傷口漸漸隱去了傷痛,衣衫上淡淡一絲殷紅。閩皓揚兩眼無神地望着屋頂,想自己對白芯蕊曾是那樣霸道,如今卻爲這個女子傷悲動容。真心不泯,只是那人不懂。
閩皓揚靜靜閉上了目,腦中逐漸被淡淡落雨聲充斥,宛若幾聲輕絃聲起,清泉珠濺空山鳳鳴,餘音嫋嫋不絕於縷。他不知何時在疼痛裡竟逐漸沉沉睡了去。像是一場夢境在自己身上長出了花朵,那花容裡全是某個人的影子,鶯語笑貌縈
繞四周,自己追啊追,追啊追,卻總也追不上。一不留神竟跌倒在地,可那人還是一味向前走,不曾停留。
這便是你我的緣分麼?
閩皓揚感覺好像什麼東西正射在自己的臉上,刺眼得睜不開雙目。他彷彿聽見什麼聲響,應是人說話的聲音。面前像是立着一人,面容看不清楚,卻熟悉的很。
白芯蕊立在榻前,見閩皓揚的傷口又開始流血了,心裡甚是焦急。已靜養幾日,傷口應早已痊癒纔對,即使自己對醫術並不精通,但止血的草藥跟施藥的步驟應是沒有錯。這傷不能再復發了,否則產生其他副症,那後果將不堪設想。
牧兒立在白芯蕊身旁正靜靜注視着榻上這人,眼神裡先前的懼怕之色已經消失不見,添了一絲掩飾不住的擔憂。
閩皓揚掙扎着睜開了眼睛,臉上卻是雲淡風輕,像是絲毫沒有痛覺。他望見白芯蕊急切的面容,心裡不知該暖還是該痛。他聽見白芯蕊在喚自己的名字。
“你,醒了?”白芯蕊抹了抹眼角,沒有讓閩皓揚發覺,卻讓立在門口的宋墨殊盡收眼底。
宋墨殊沒有進來,懷着佩劍倚在門框上。
閔皓揚眸色微掀,姿態慵懶,俊美的容顏在日光下熠熠生輝,大有與繁花奪寵之意。他正要說話,才知喉嚨像被什麼東西鎖上一般,竟發不出來任何聲音。他抿了抿乾澀的脣角,吃力道,“我怎麼了?”
那鳳眸深得宛如一潭清泉,讓人猜不透,只道,“你應是牽動了傷口,舊病復發,我幫你配了新的藥,不過看來效果不大。萬全之策便是去找個大夫……”

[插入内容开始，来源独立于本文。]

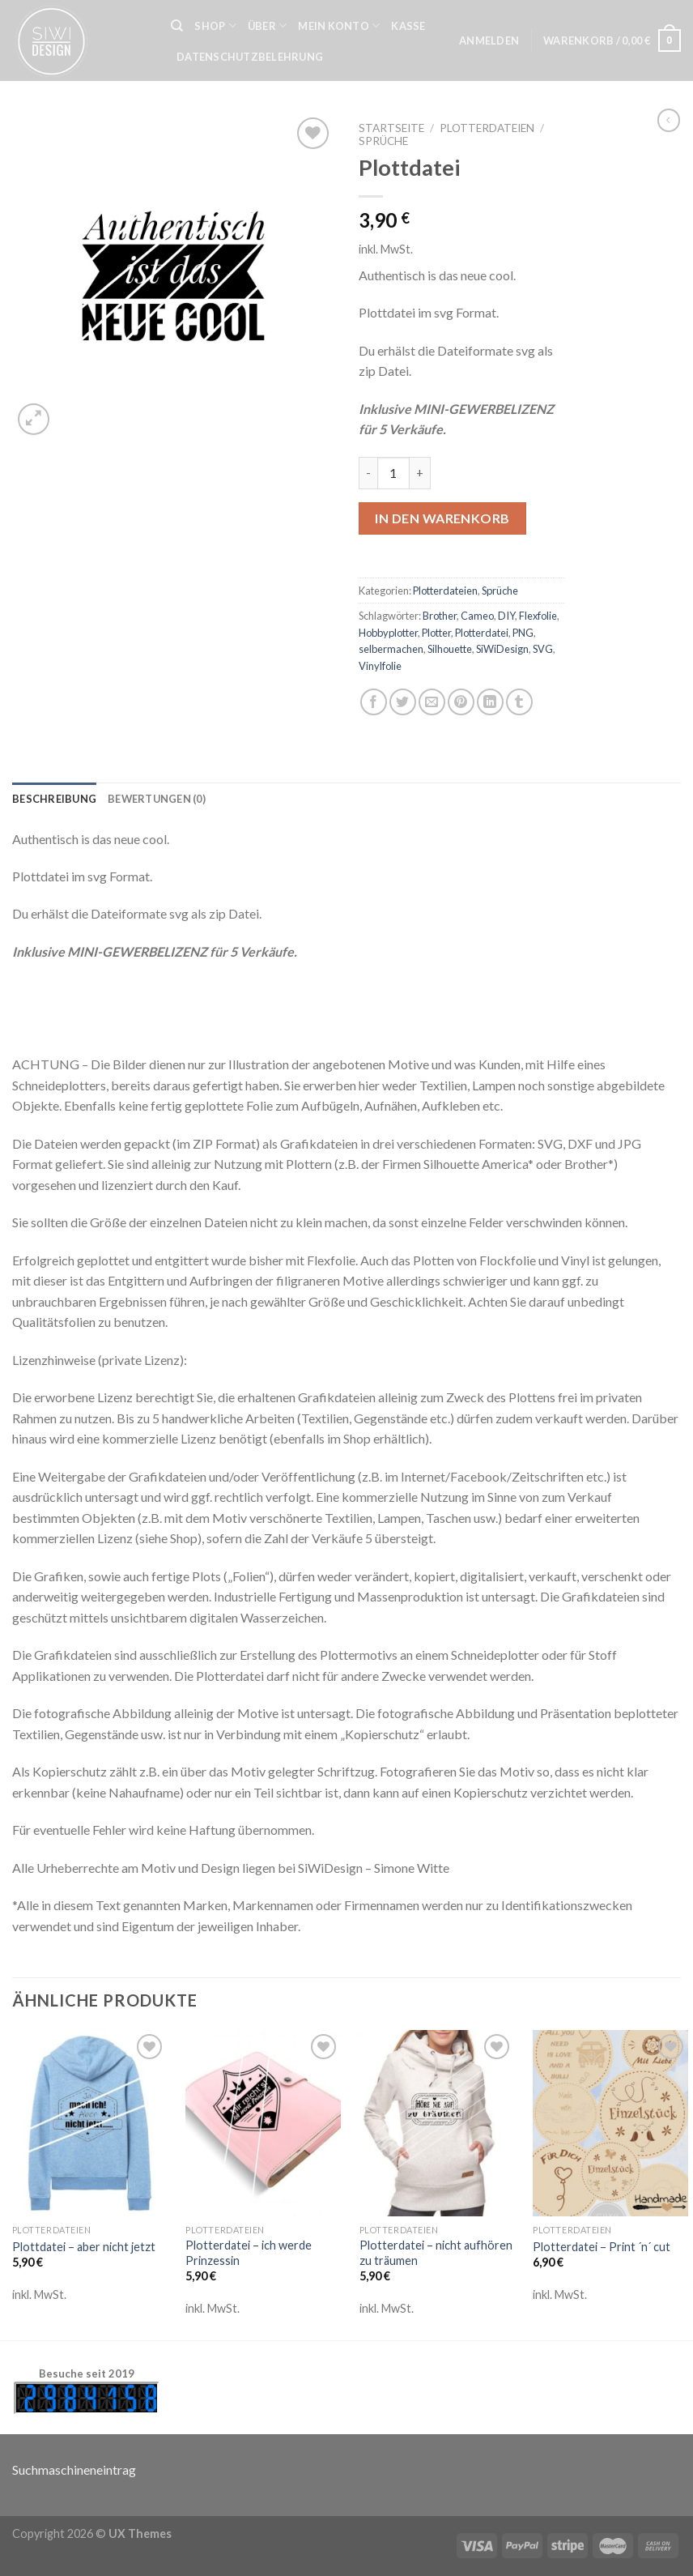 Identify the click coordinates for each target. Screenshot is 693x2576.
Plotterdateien (487, 128)
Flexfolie (538, 615)
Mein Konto (339, 25)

閩皓揚也心知自己的傷必定要費一番周折,可這荒郊野嶺,離人煙甚遠,況且外有官府追殺,出去必定不安全。如此呆在這裡,仍是無濟於事。白芯蕊見閩皓揚只蹙眉不言語,亦讀懂他了內心的憂慮,也不知該怎麼規勸。
立在門口的宋墨殊拂了拂擺起的衣角,清冷的聲音似遠亦近,給人的感覺甚是漂渺,“如煙姑娘,放心帶閩兄去尋大夫,我定一路護你們周全。”
白芯蕊回視了一眼,不知何時宋墨殊已站在自己的身後。宋墨殊撫着牧兒的腦袋,淡淡一笑帶着不容褻瀆的神聖。
正在白芯蕊要對宋墨殊說些什麼,閩皓揚倒搶先了一步,聲聲清冷,“墨殊兄好意在下心領,在下與牧兒如煙已叨擾數日,深覺心中不便。想今日一別……”
白芯蕊不曾想閩皓揚竟然道出口這麼着急離開,心中一急,“你的傷經不起跋涉,再引發什麼病症,就麻煩了。”
閩皓揚以爲她是不想走,清澈的眼眸徒然一沉,表情變得無比凌冽,壓抑的積怨仍是沒有爆發,只道,“我已無礙。”他頓了頓,緩緩擡眸對宋墨殊道,“墨殊兄能否先帶牧兒出去片刻,在下與如煙有話要說。”
宋墨殊只點了點頭沒再說什麼,拉着牧兒穩步踱了出去。